Während einer Probe von ‚Shared Stories – Shared Lives‘. Foto: Beatrice Müller

Zehn junge Menschen haben am 15. Dezember 2016 gemeinsam ein Theaterstück aufgeführt. Sie sind großgeworden in verschiedenen Ländern, sprechen verschiedene Sprachen, entstammen verschiedenen Kulturen. Doch dies verbindet sie alle: Sie leben im Raum Erlangen und hatten mit ihrem Theaterprojekt ein gemeinsames Ziel vor Augen. Die zehn jungen Menschen, das sind Geflüchtete und Studierende der FAU. Im Pacelli-Haus in Erlangen haben sie Großartiges auf die Beine gestellt. „Shared Stories – Shared Lives“ nannte sich ihr Projekt, bei dem sie selbst erarbeitete Sketche aufführten, um den Alltag der Geflüchteten in Deutschland zu thematisieren. Beatrice Müller, Masterstudentin der Soziologie, Mitbegründerin und Referentin des Referats der Stuve gegen Diskriminierung und Rassismus (AntiDisRa), leitete die Gruppe an und berichtet nun in einem Nachgespräch über einen außergewöhnlichen Theaterabend.

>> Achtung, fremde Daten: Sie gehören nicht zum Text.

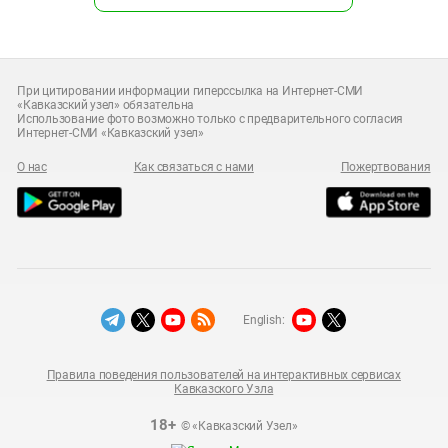
При цитировании информации гиперссылка на Интернет-СМИ
«Кавказский узел» обязательна
Использование фото возможно только с предварительного согласия
Интернет-СМИ «Кавказский узел»
О нас
Как связаться с нами
Пожертвования
English:
Правила поведения пользователей на интерактивных сервисах
Кавказского Узла
18+
© «Кавказский Узел»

Beatrice Müller, konnten Sie Ihr Projekt gemeinsam mit den jungen Geflüchteten und Studierenden erfolgreich über die Bühne bringen?

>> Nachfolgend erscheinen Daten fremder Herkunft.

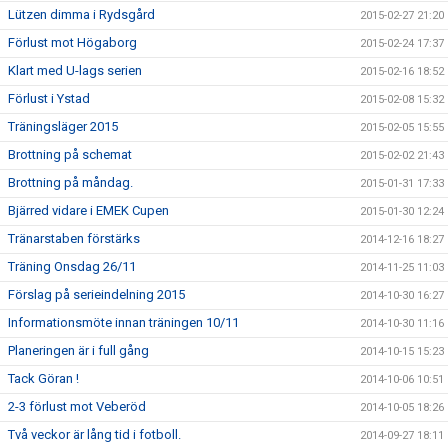
Lützen dimma i Rydsgård
2015-02-27 21:20
Förlust mot Högaborg
2015-02-24 17:37
Klart med U-lags serien
2015-02-16 18:52
Förlust i Ystad
2015-02-08 15:32
Träningsläger 2015
2015-02-05 15:55
Brottning på schemat
2015-02-02 21:43
Brottning på måndag.
2015-01-31 17:33
Bjärred vidare i EMEK Cupen
2015-01-30 12:24
Tränarstaben förstärks
2014-12-16 18:27
Träning Onsdag 26/11
2014-11-25 11:03
Förslag på serieindelning 2015
2014-10-30 16:27
Informationsmöte innan träningen 10/11
2014-10-30 11:16
Planeringen är i full gång
2014-10-15 15:23
Tack Göran !
2014-10-06 10:51
2-3 förlust mot Veberöd
2014-10-05 18:26
Två veckor är lång tid i fotboll.
2014-09-27 18:11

Beatrice: Der Theaterabend hat meine Erwartungen mehr als übertroffen. Wir hatten nicht damit gerechnet, dass wir an dem Abend einen „Ansturm“ von über 100 Besuchern verzeichnen würden und das Theaterstück Studierende wie auch viele Nicht-Studierende ansprechen würde.

Wie hat das Publikum auf die Sketche reagiert – eher amüsiert oder nachdenklich?

Beatrice: Die Sketche haben durchwegs viele Lacher an den richtigen Stellen erhalten (lacht) – es ist einfach witzig, wenn ein gebürtiger Syrer einen fränkischen Busfahrer mimt. Die anschließende Rede über Aatefs Flucht und die damit verbundene Diskussion über das Thema „Geflüchtete in Deutschland“ haben uns alle ein wenig nachdenklicher werden lassen und uns noch einmal präsent werden lassen, dass wir das Theaterprojekt nicht nur aus Spaß initiiert haben.